Re: [PATCH v2 0/5] mm/memfd: MFD_NOEXEC for memfd_create

From: Jeff Xu
Date: Wed Nov 02 2022 - 13:18:32 EST


On Tue, Nov 1, 2022 at 7:45 PM Kees Cook <keescook@xxxxxxxxxxxx> wrote:
>
> On Tue, Nov 01, 2022 at 04:14:39PM -0700, Jeff Xu wrote:
> > Sorry for the long overdue reply.
>
> No worries! I am a fan of thread necromancy. :)
>
> > [...]
> > 1> memfd_create:
> > Add two flags:
> > #define MFD_EXEC 0x0008
> > #define MFD_NOEXEC_SEAL 0x0010
> > This lets application to set executable bit explicitly.
> > (If application set both, it will be rejected)
>
> So no MFD_NOEXEC without seal? (I'm fine with that.)
>
no MFD_NOEXEC because memfd can be chmod to add x after creation,
it is not secure.

no MFD_EXEC_SEAL because it is better to apply both w and x seal
within the same function call, and w seal can't be applied at creation time.

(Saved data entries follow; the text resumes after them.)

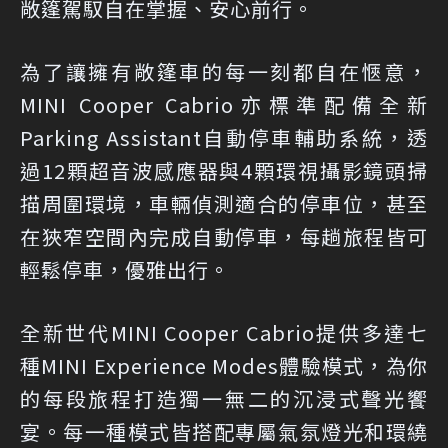
敞篷駕馭自在掌握、安心前行。
為了讓擁有敞篷車的每一刻都自在愜意，
MINI Cooper Cabrio亦標準配備全新
Parking Assistant自動停車輔助系統，透
過12顆超音波感應器與4顆環視攝影鏡頭掃
描周圍環境，車輛偵測適合的停車位，甚至
在狹窄空間內完成自動停車，每趟旅程皆可
輕鬆停車，優雅出行。
全新世代MINI Cooper Cabrio提供多達七
種MINI Experience Modes體驗模式，為你
的每段旅程打造獨一無二的沉浸式聲光饗
宴。每一種模式皆搭配專屬氣氛燈光和環繞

> > 2> For old application that doesn't set executable bit:
> > Add a pid name-spaced sysctl.kernel.pid_mfd_noexec, with:
>
> bikeshed: vm.memfd_noexec
> (doesn't belong in "kernel", and seems better suited to "vm" than "fs")
>
SG, will use vm.memfd_noexec

> > value = 0: Default_EXEC
> > Honor MFD_EXEC and MFD_NOEXEC_SEAL
> > When none is set, will fall back to original behavior (EXEC)
>
> Yeah. Rephrasing for myself to understand more clearly:
>
> "memfd_create() without MFD_EXEC nor MFD_NOEXEC_SEAL act like MFD_EXEC
> was set."
>
> > value = 1: Default_NOEXEC_SEAL
> > Honor MFD_EXEC and MFD_NOEXEC_SEAL
> > When none is set, will default to MFD_NOEXEC_SEAL
>
> "memfd_create() without MFD_EXEC nor MFD_NOEXEC_SEAL act like
> MFD_NOEXEC_SEAL was set."
>
Copy, this is clearer. Thanks.

> Also, I think there should be a pr_warn_ratelimited() when
> memfd_create() is used without either bit, so that there is some
> pressure to please adjust their API calls to explicitly set a bit.
>
Sure

> > 3> Add a pid name-spaced sysctl kernel.pid_mfd_noexec_enforced: with:
> > value = 0: default, not enforced.
> > value = 1: enforce NOEXEC_SEAL (overwrite everything)
>
> How about making this just mode "value 2" for the first sysctl?
> "memfd_create() without MFD_NOEXEC_SEAL will be rejected."
>
Good point. Kernel overwriting might not be a good practice.
I will add to vm.mfd_noexec.
value = 2: "memfd_create() without MFD_NOEXEC_SEAL will be rejected."

Thanks!
Jeff

> -Kees
>
> --
> Kees Cook